Department of Meteorology and Atmospheric Science, Pennsylvania State University, State College, PA, USA.
Laboratory for Atmospheric Research, Washington State University, Pullman, WA, USA.
J Air Waste Manag Assoc. 2021 Apr;71(4):515-527. doi: 10.1080/10962247.2020.1856216. Epub 2021 Feb 10.
A bias correction scheme based on a Kalman filter (KF) method has been developed and implemented for the AIRPACT air quality forecast system which operates daily for the Pacific Northwest. The KF method was used to correct hourly rolling 24-h average PM concentrations forecast at each monitoring site within the AIRPACT domain and the corrected forecasts were evaluated using observed daily PM 24-h average concentrations from 2017 to 2018. The evaluation showed that the KF method reduced mean daily bias from approximately -50% to ±6% on a monthly averaged basis, and the corrected results also exhibited much smaller mean absolute errors typically less than 20%. These improvements were also apparent for the top 10 worst PM days during the 2017-2018 test period, including months with intensive wildfire events. Significant differences in AIRPACT performance among urban, suburban, and rural monitoring sites were greatly reduced in the KF bias correction forecasts. The daily 24-h average bias corrections for each monitoring site were interpolated to model grid points using three different interpolation schemes: cubic spline, Gaussian Kriging, and linear Kriging. The interpolated results were more accurate than the original AIRPACT forecasts, and both Kriging methods were better than the cubic spline method. The Gaussian method yielded smaller mean biases and the linear method yielded smaller absolute errors. The KF bias correction method has been implemented operationally using both Kriging interpolation methods for routine output on the AIRPACT website (http://lar.wsu.edu/airpact). This method is relatively easy to implement, but very effective to improve air quality forecast performance.: Current chemical transport models, including CMAQ, used for air quality forecasting can have large errors and uncertainties in simulated PM concentrations. In this paper, we describe a relatively simple bias correction scheme applied to the AIRPACT air quality forecast system for the Pacific Northwest. The bias correction yields much more accurate and reliable PM results compared to the normal forecast system. As such, the operational bias corrected forecasts will provide a much better basis for daily air quality management by agencies within the region. The bias corrected results also highlight issues to guide further improvements to the normal forecast system.

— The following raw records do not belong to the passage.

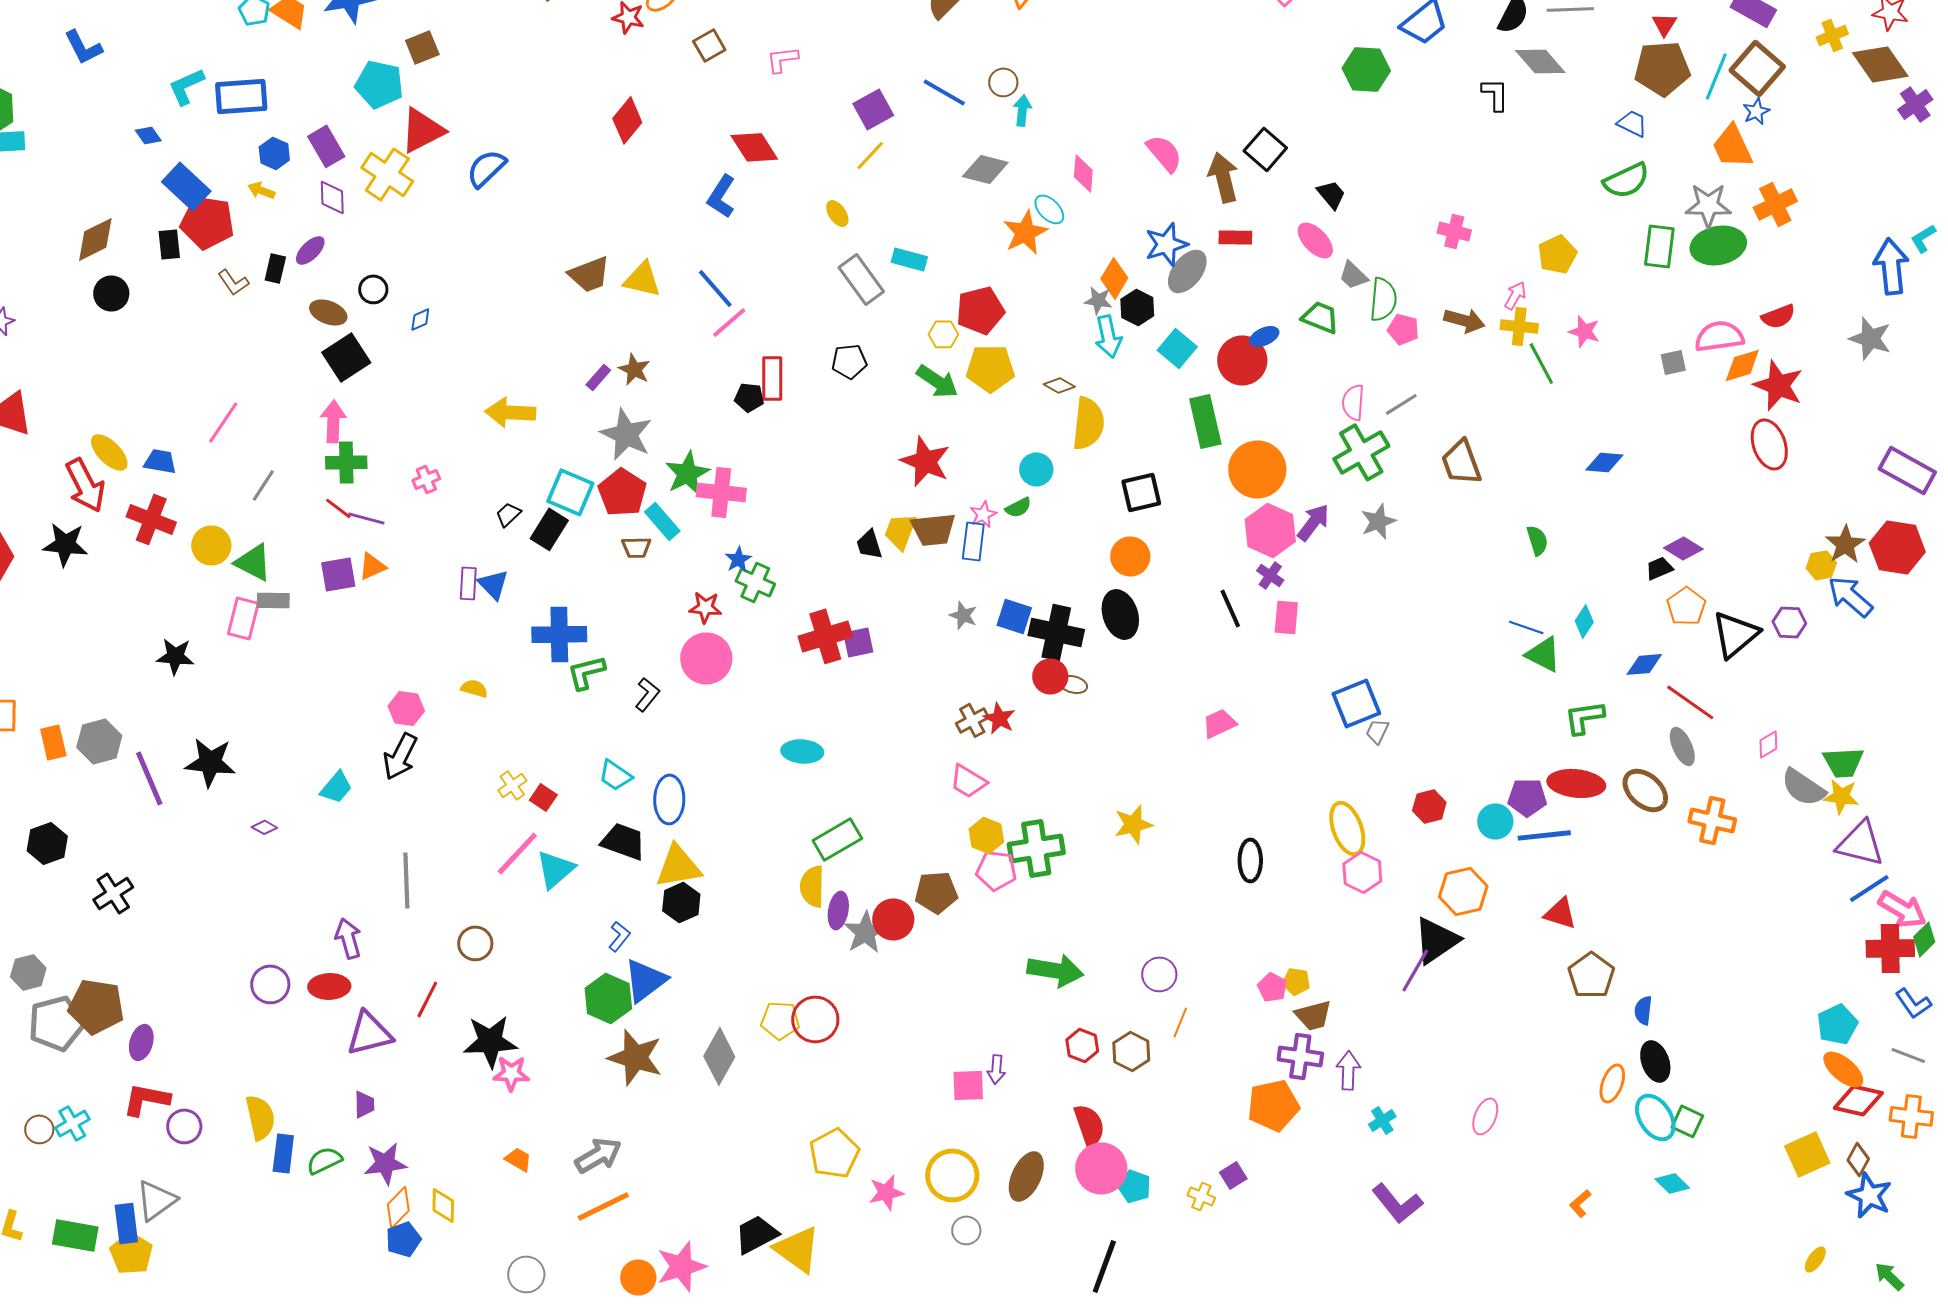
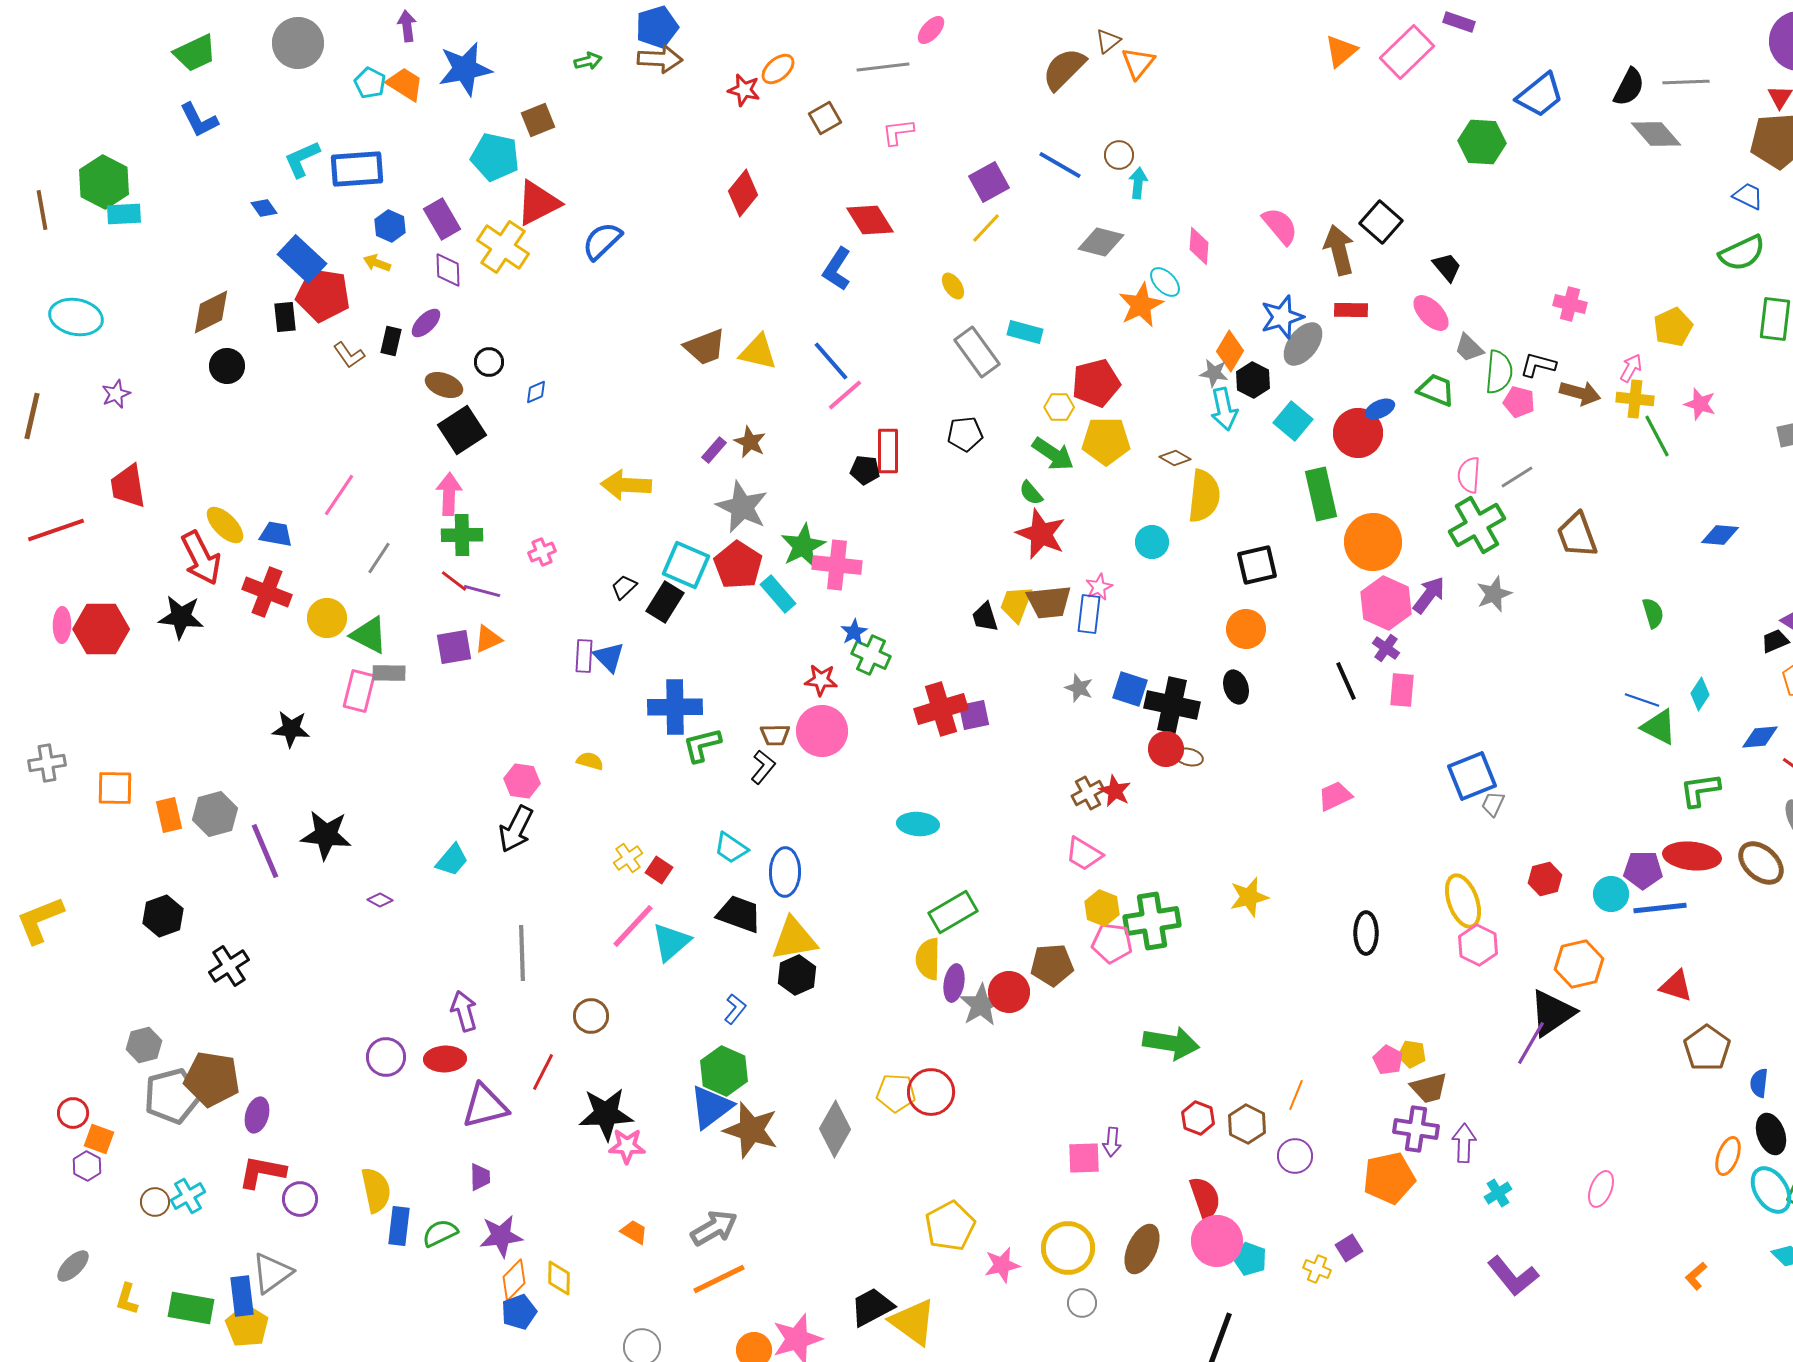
black L-shape: (1495, 94) -> (1538, 365), moved, turned -75
green semicircle: (1018, 507) -> (1031, 493), moved, turned 76
brown trapezoid: (636, 547) -> (775, 735), moved
black ellipse: (1120, 614) -> (1236, 687), size x0.7
purple circle: (1159, 974) -> (1295, 1156), moved
blue triangle: (645, 980) -> (711, 1107), moved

已为每日运行于美国太平洋西北地区的 AIRPACT 空气质量预报系统开发并实施了一种基于卡尔曼滤波器 (KF) 方法的偏差校正方案。KF 方法用于校正 AIRPACT 域内每个监测站点的每小时滚动 24 小时平均 PM 浓度预报,并用 2017 年至 2018 年观测到的每日 PM 24 小时平均浓度对校正后的预报进行评估。评估表明,KF 方法将每月平均的每日平均偏差从大约-50%降低至±6%,校正后的结果还表现出更小的平均绝对误差,通常小于 20%。在 2017-2018 年测试期间,对于 10 个污染最严重的 PM 天气日,包括密集野火事件发生的月份,该方法也表现出了明显的改进。在 KF 偏差校正预报中,显著降低了 AIRPACT 在城市、郊区和农村监测站点之间的性能差异。使用三种不同的插值方案(三次样条、高斯克里金和线性克里金)将每个监测站点的每日 24 小时平均偏差校正插值到模型网格点。插值结果比原始 AIRPACT 预报更准确,克里金两种方法都优于三次样条方法。高斯方法产生的平均偏差较小,线性方法产生的绝对误差较小。KF 偏差校正方法已使用两种克里金插值方法在 AIRPACT 网站(http://lar.wsu.edu/airpact)上进行了常规输出的操作实施。这种方法相对容易实现,但非常有效地提高了空气质量预报的性能。当前用于空气质量预报的化学输送模型,包括 CMAQ,在模拟 PM 浓度方面可能存在较大误差和不确定性。本文描述了一种相对简单的偏差校正方案,应用于美国太平洋西北地区的 AIRPACT 空气质量预报系统。与正常预报系统相比,偏差校正产生了更准确和可靠的 PM 结果。因此,运行中的偏差校正预报将为该地区各机构的日常空气质量管理提供更好的基础。校正结果还突出了一些问题,以指导对正常预报系统的进一步改进。